MLB officials have said they would name an owner within about a month after the stadium lease is approved. But bidders for the team said they don’t expect an announcement until after Opening Day.

Williams has supported the Washington Baseball Club, led by local businessmen Fred Malek and Jeffrey Zients, as the owner for the team. The club was instrumental in lobbying MLB to bring the Nationals franchise to Washington and is considered one of the leading bidders.

But there is also support within MLB for Indianapolis communications executive Jeff Smulyan and a group led by the Lerner family, which runs a local real estate development company. Five other groups also submitted bids for the team, which is expected to sell for about $450million.

“This situation of the team not having an owner has lingered for far too long,” Williams said. “The delay has been very hurtful to the team in many ways — setting it back competitively, hurting morale of the ballclub, depressing turnout and leaving a big question mark hanging over the team.”

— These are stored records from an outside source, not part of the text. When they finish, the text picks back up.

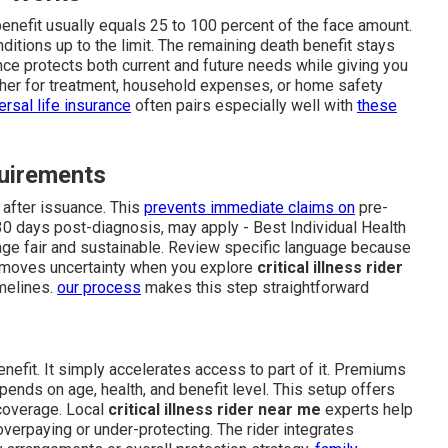
enefit usually equals 25 to 100 percent of the face amount.
ditions up to the limit. The remaining death benefit stays
lance protects both current and future needs while giving you
ether for treatment, household expenses, or home safety
ersal life insurance
often pairs especially well with
these
quirements
 after issuance. This
prevents immediate claims on
pre-
 30 days post-diagnosis, may apply - Best Individual Health
age fair and sustainable. Review specific language because
removes uncertainty when you explore
critical illness rider
imelines.
our process
makes this step straightforward
enefit. It simply accelerates access to part of it. Premiums
ends on age, health, and benefit level. This setup offers
coverage. Local
critical illness rider near me
experts help
overpaying or under-protecting. The rider integrates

The ultimate decision on ownership will be made by Selig, who has a history of combining bidders to form a group with which he is comfortable. Former Atlanta Braves executive Stan Kasten, who submitted a bid of his own, has been in talks with several bidders — including the Lerner group — over the last year. Both he and members of the Lerner group have met separately with Nationals officials during spring training games in Florida this month.

Smulyan, meanwhile, has strong support in MLB circles because he was a former owner of the Seattle Mariners and has experience working with the players union and the league’s broadcast partners.